Here are some maps I dug up recently on the Internet that have earned the WTF IS THIS? Disapproval Rating from the Map Monster (the evil twin of the Map Monkey, or otherwise known as the voice of my conscience!). 


US Population Map by State
First of all, the projection is bad.  And the map-maker has committed the cardinal sin of producing a choropleth-looking map using absolute numbers, instead of ratios or percentages.  And the multi-color ramp is not intuitive, as it would be in a monochrome ramp – here the colors do not suggest an increase or decrease in magnitude.  Aqua is not inherently showing “more” of the variable than purple.  It would be nice to have some commas in the legend to help us read the numbers, too.  Seven or eight digits without commas or spaces just boggles the eyes.  There are no data sources, no scale, and a doofy-looking after thought of a north arrow floating in the white space.  Oh, my, says the Map Monster.  WTF? 

Walmarts and Starbucks per Capita by US State
This map has no legend.  We have no idea what the data ranges are.  Are they even the same data ranges for both maps?  It’s somehow hard to believe that California, Illinois, Florida, Virginia, and Colorado all have far more Starbucks per capita than Walmarts.  I’ll just bet the differences in data ranges might have something to do with this apparent anomaly!

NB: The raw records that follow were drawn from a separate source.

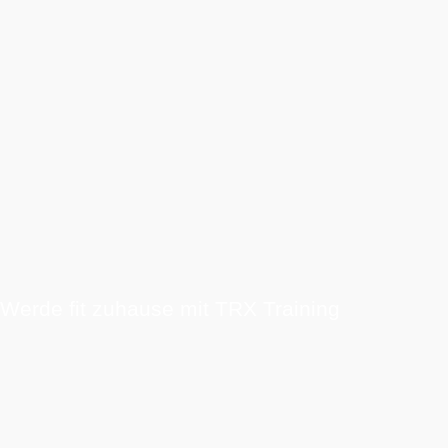
Werde fit zuhause mit TRX Training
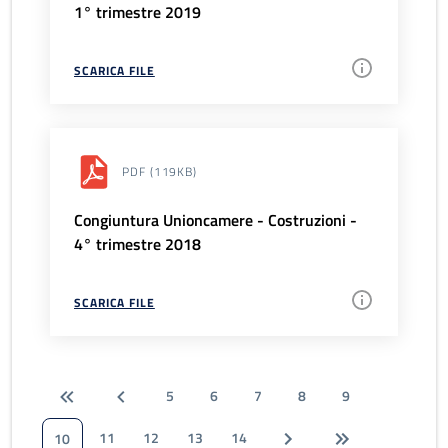
1° trimestre 2019
SCARICA FILE
PDF
(119KB)
Congiuntura Unioncamere - Costruzioni -
4° trimestre 2018
SCARICA FILE
5
6
7
8
9
11
12
13
14
10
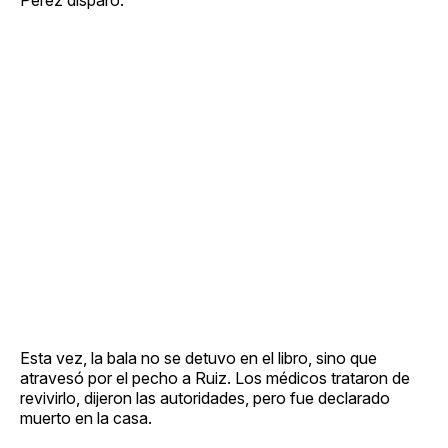
Esta vez, la bala no se detuvo en el libro, sino que
atravesó por el pecho a Ruiz. Los médicos trataron de
revivirlo, dijeron las autoridades, pero fue declarado
muerto en la casa.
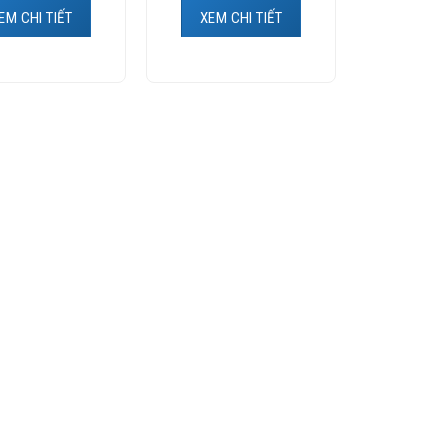
EM CHI TIẾT
XEM CHI TIẾT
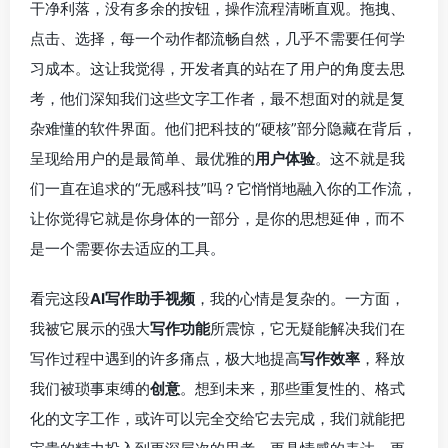
干净利落，没有多余的按钮，操作流程清晰直观。拖拽、
点击、选择，每一个动作都流畅自然，几乎不需要任何学
习成本。这让我觉得，开发者真的站在了用户的角度去思
考，他们深知我们这些文字工作者，最不想面对的就是复
杂难懂的软件界面。他们把科技的“硬核”部分隐藏在背后，
呈现给用户的是最简单、最优雅的
用户体验
。这不就是我
们一直在追求的“无感科技”吗？它悄悄地融入你的工作流，
让你觉得它就是你身体的一部分，是你的思想延伸，而不
是一个需要你去适应的工具。
看完这段
AI写作助手视频
，我的心情是复杂的。一方面，
我被它展示的强大
写作功能
所震惊，它无疑能解决我们在
写作过程中遇到的许多痛点，极大地提高
写作效率
，释放
我们被琐事束缚的
创意
。想到未来，那些重复性的、格式
化的文字工作，或许可以完全交给它去完成，我们就能把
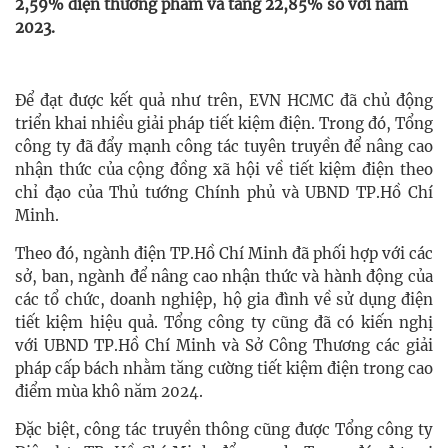
2,59% điện thương phẩm và tăng 22,85% so với năm
2023.
Để đạt được kết quả như trên, EVN HCMC đã chủ động
triển khai nhiều giải pháp tiết kiệm điện. Trong đó, Tổng
công ty đã đẩy mạnh công tác tuyên truyền để nâng cao
nhận thức của cộng đồng xã hội về tiết kiệm điện theo
chỉ đạo của Thủ tướng Chính phủ và UBND TP.Hồ Chí
Minh.
Theo đó, ngành điện TP.Hồ Chí Minh đã phối hợp với các
sở, ban, ngành để nâng cao nhận thức và hành động của
các tổ chức, doanh nghiệp, hộ gia đình về sử dụng điện
tiết kiệm hiệu quả. Tổng công ty cũng đã có kiến nghị
với UBND TP.Hồ Chí Minh và Sở Công Thương các giải
pháp cấp bách nhằm tăng cường tiết kiệm điện trong cao
điểm mùa khô năm 2024.
Đặc biệt, công tác truyền thông cũng được Tổng công ty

Bad Proportional Symbol Map
You can’t even tell which circle goes with which city!  They need a refresher course in labeling!  Some of the symbols cover the entire state!  And there are mysterious numbers in the legend – 0.1, 0.66, 1.8, etc.  What could this mean in terms of population?








Bad Coast Guard Map
Horribly confusing and overly complicated.  TMI!!!



Bad NOAA Map (Gulf oil spill)
The same problem as with the Coast Guard map.  NOAA usually produces good, clear maps.  Not this one.  (We still love you, NOAA!)
“Fun task: Try telling where the oil is predicted to be on May 3rd on this map. Especially if you are red-green colorblind.  This shows why stacked, partly transparent polygons are a poor choice to show a multi-day event.  Bad stuff.” From Misguided Maps at http://misguidedmaps.com/  


US Population Growth Map
This one is so bad.  We don’t know why the 0% growth states were chosen to be shown in bright red (when all the other states are shades of blue), and the data value classes overlap.  In addition, the legend ranges are given in percentages, while the map text states that the numbers reflect population growth, in thousands.  (I don’t think New York State’s population grew by 10,000 %, for instance!).
Courtesy of Cartastrophe at http://cartastrophe.wordpress.com/  







Apple Ranking Map
We really have no idea what we are looking at here.  What do the numbers in the so-called “Index” refer to?  Apple sales?  Apple quality?  Tons of apples produced?  What are the geographical divisions, the units of data aggregation?  They are not counties!  Maybe some apple market catchment area?  We can’t know!  And they’re not saying! http://smrb.com/web/guest/apple-market-ranker


Weedkiller
OK, I’ll let you guys try to figure out what is wrong with this map!  And the very bad mistakes in labeling call into question the veracity of the rest of the data on this map.  HINT: Things are not necessarily where they should be!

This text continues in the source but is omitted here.